Thanks for the kind words! I'm not sure if you saw but we have a Discord server so feel free to join us in there. I'd be interested to know your story and of course want to hear if it's working out for you. It's fun to hear the war stories of others regarding syncing MLS data.

And thanks for the explanation. You make good points. Of course I want this to be as effortless to use as possible. I was planning on using your idea but doing it down the road. However, you mentioned you'd consider doing a PR. In that case, why wait? I think what I'd do is put a section in the README about Docker, and link to a file at docs/docker.md or something, where your PR could explain how people could use the image on Docker. You could publish under your name on Dockerhub for now, and someday if ... checks docker hub website ... nevermind, creating an organization there is expensive, so I might never create an organization there.

We'll need to sort out the permissions issue. Yeah, this is tough right, because you can't make assumptions about the host, including things like user and group IDs, and you can't set the IDs during image build time to what's desired by the person running the image as a container because you don't know the IDs.

If your PR were also willing to set up the build process, that'd be icing on the cake. Apologies if it's asking too much, I don't know. Even if you could get it started, that'd be helpful because I've never done anything like that. Or perhaps it's really something that needs to be handled more on my end by researching Github actions?

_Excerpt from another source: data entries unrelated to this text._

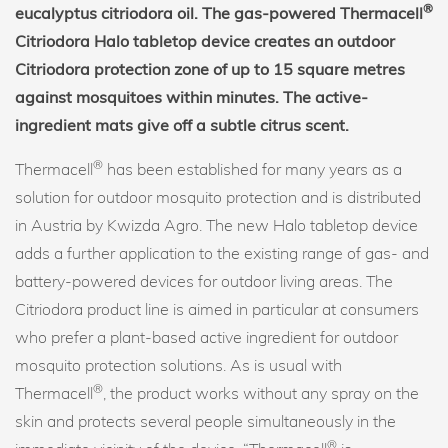
®
eucalyptus citriodora oil. The gas-powered Thermacell
Citriodora Halo tabletop device creates an outdoor
Citriodora protection zone of up to 15 square metres
against mosquitoes within minutes. The active-
ingredient mats give off a subtle citrus scent.
®
Thermacell
has been established for many years as a
solution for outdoor mosquito protection and is distributed
in Austria by Kwizda Agro. The new Halo tabletop device
adds a further application to the existing range of gas- and
battery-powered devices for outdoor living areas. The
Citriodora product line is aimed in particular at consumers
who prefer a plant-based active ingredient for outdoor
mosquito protection solutions. As is usual with
®
Thermacell
, the product works without any spray on the
skin and protects several people simultaneously in the
®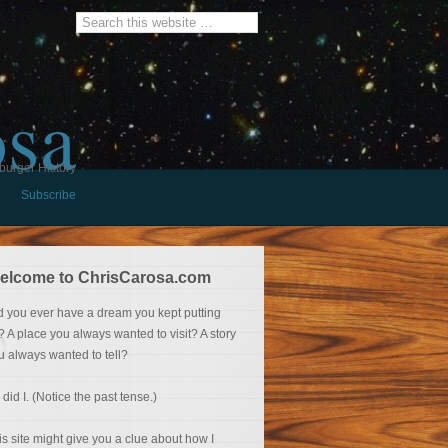
osa
burger History
Subscribe
elcome to ChrisCarosa.com
d you ever have a dream you kept putting
f? A place you always wanted to visit? A story
u always wanted to tell?
 did I. (Notice the past tense.)
is site might give you a clue about how I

tylercollier commented 1 year ago

Thanks for chatting on Discord. Just wanted to mention thanks for this idea. It hit me the other day as I was trying to use the tool bee-queue/arena, and I wished someone had dockerized it. Actually... they had. It's just woefully old and buggy and they aren't paying attention to their issues and pull requests which fix the problems for them. So when I do this, I'd like to set it up right to auto build (as you mentioned). That being said, it still pains me with the limitations in v1 of this project so I'm focusing on the rewrite, and then will feel better about dockerizing that.

ckeeney commented 1 year ago

No worries. I will close this issue for now.

That said, I am running a dockerized version of this application so if someone ever needs help getting that working feel free to point them my way on discord.